Causally the voice of the radio presenter announces the next song. My heart skips as a beat I hear the first note. The piano and the harps melody enchants me. Slowly the notes begin to build to a choir of angels. Beautiful. Just like we were. Just like we had been. Once upon a time long ago. The notes were the last I had heard before my feet became mice and my body a mere shadow. Carelessly treading on daisies to soften the fall of my feet. Excitement swelled inside me and if I were to tread on a sharp rock I would have burst. The gravel leading to my… no, our final sanctuary crunched even though I tried my best to quiet them with careful steps. Nothing could stop me now. Finally with hushed whispers we welcomed one another. Ducking into our sanctuary we made up for the thunderous silence only by the way we moved. Still time flowed on with no respect for us and, alas, everything that begins also has an end. Our final farewell soon began in that necessary silence and I left, the dry air cooling the sweet on my forehead. As I left I couldn’t help but smile, not knowing the terrible fate that beheld her.

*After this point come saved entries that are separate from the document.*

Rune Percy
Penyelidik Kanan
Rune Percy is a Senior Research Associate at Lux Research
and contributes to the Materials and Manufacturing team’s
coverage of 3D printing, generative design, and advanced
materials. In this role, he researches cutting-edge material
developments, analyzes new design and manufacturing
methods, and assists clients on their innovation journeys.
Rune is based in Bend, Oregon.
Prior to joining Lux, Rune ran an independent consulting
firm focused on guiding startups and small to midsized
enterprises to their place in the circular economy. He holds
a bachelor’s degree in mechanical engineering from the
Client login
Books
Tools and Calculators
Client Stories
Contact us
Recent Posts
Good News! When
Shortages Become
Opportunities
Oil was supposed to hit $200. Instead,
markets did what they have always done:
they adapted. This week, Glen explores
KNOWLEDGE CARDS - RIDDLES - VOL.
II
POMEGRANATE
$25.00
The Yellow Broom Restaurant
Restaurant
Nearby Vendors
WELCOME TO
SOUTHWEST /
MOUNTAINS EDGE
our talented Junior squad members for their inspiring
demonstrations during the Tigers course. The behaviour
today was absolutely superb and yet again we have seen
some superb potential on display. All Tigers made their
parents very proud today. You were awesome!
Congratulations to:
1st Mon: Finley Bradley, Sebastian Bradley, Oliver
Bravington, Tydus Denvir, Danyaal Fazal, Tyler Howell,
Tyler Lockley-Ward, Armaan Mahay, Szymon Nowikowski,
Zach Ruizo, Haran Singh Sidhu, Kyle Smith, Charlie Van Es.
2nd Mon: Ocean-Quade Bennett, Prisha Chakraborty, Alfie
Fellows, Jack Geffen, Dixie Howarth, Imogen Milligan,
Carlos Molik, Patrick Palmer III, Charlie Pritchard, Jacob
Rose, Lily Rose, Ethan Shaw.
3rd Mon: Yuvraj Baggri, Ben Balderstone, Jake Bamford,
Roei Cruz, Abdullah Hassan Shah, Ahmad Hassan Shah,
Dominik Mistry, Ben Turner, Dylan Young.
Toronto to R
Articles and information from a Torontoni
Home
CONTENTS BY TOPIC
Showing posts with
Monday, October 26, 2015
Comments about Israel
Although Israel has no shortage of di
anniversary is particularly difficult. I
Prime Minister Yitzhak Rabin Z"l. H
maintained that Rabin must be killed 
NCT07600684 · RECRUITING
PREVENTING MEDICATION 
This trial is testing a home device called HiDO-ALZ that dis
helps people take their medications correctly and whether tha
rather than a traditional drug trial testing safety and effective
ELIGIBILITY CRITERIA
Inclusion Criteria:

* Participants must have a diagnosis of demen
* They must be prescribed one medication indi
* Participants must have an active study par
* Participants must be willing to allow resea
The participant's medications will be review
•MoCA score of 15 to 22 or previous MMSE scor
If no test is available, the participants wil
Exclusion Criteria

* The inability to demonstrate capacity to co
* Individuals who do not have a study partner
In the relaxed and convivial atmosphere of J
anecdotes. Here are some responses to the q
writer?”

Oh, how I wish now that I could once more experience single daisies sticking up between my toes. If only I could feel my hairs stand on end in a cold late night breeze once more. If only if only I could feel the warmth of her lips or smell the scent of her hair once more. Any one of those things are worth more than any gold and silver. Even bathing in the light of that same quarter moon would be worth more than all the riches of the world. If only I could once more stand! All I can do is try. So I hold myself on the edge of this cliff wondering if I can make it. Hope finally pushes its way to my thoughts and it gives me the courage I need to fall. And fall I do. Down, down onto my knees dragging the white flannel sheet with me. Similar to her, falling, only her sheet was much harder. Then as the song finally ends all I see is her but all I’m left with are crystalline tears running down my worn cheeks.

Nejiko
March 24th, 2006, 01:07 PM
Good rather depressing but good. Im getting a Romeo and Juliet vibe, but that could be the test I took on it last period.